Question

What is the square root of $4{{x}^{2}}$?

Answer 1

Hint: We solve this problem by representing each number and term in the given function as a square of some other function. Then we apply the square root to find the required answer. We need to keep in mind that $\sqrt{{{\left( a \right)}^{2}}}=\pm a$ to find the required answer correctly.

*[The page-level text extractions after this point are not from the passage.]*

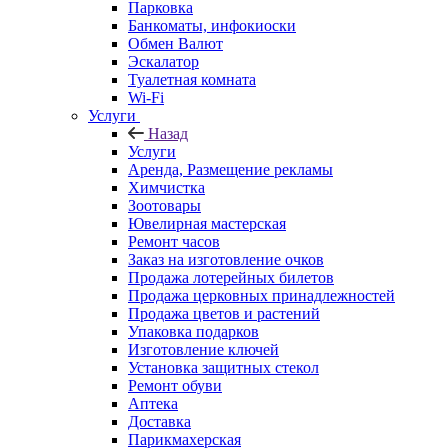
Парковка
Банкоматы, инфокиоски
Обмен Валют
Эскалатор
Туалетная комната
Wi-Fi
Услуги
Назад
Услуги
Аренда, Размещение рекламы
Химчистка
Зоотовары
Ювелирная мастерская
Ремонт часов
Заказ на изготовление очков
Продажа лотерейных билетов
Продажа церковных принадлежностей
Продажа цветов и растений
Упаковка подарков
Изготовление ключей
Установка защитных стекол
Ремонт обуви
Аптека
Доставка
Парикмахерская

Complete step-by-step solution:
We are asked to find the square root of $4{{x}^{2}}$
Let us assume that the given function as,
$\Rightarrow p=4{{x}^{2}}$
Here, we can see that there is only one term and in that one term there are two numbers 4 and ${{x}^{2}}$
We know that ${{x}^{2}}$ can be represented as ${{\left( x \right)}^{2}}$
We also know that the number 4 can be represented as square of 2 that is ${{2}^{2}}$
Now, by using these representations in the given function then we get,
$\Rightarrow p={{2}^{2}}\times {{\left( x \right)}^{2}}$
We know that the standard identity of exponents that is ${{a}^{n}}\times {{b}^{n}}={{\left( ab \right)}^{n}}$
By using this standard formula of exponents in above equation then we get,
$\Rightarrow p={{\left( 2x \right)}^{2}}$
Now, let us apply the square root in both sides then we get,
$\Rightarrow \sqrt{p}=\sqrt{{{\left( 2x \right)}^{2}}}$
Now, we also know that the standard result of square roots that is $\sqrt{{{\left( a \right)}^{2}}}=\pm a$
By using this result in above square root equation then we get,
$\Rightarrow \sqrt{p}=\pm 2x$
Therefore, we can conclude that the required square root of $4{{x}^{2}}$ is given as $2x$ that is,
$\therefore \sqrt{4{{x}^{2}}}=2x$


Note: We need to note that if we take any number outside the square root then we need to give $'\pm '$ sign before it which is represented as $\sqrt{{{\left( a \right)}^{2}}}=\pm a$
Let us check our result. Here, we got the answer as $2x,-2x$
Let us take the square of both numbers then we get,
$\begin{align}
  & \Rightarrow {{\left( 2x \right)}^{2}}=4{{x}^{2}} \\
 & \Rightarrow {{\left( -2x \right)}^{2}}=4{{x}^{2}} \\
\end{align}$
This tells us that both the numbers $2x,-2x$ can be considered as square roots of $4{{x}^{2}}$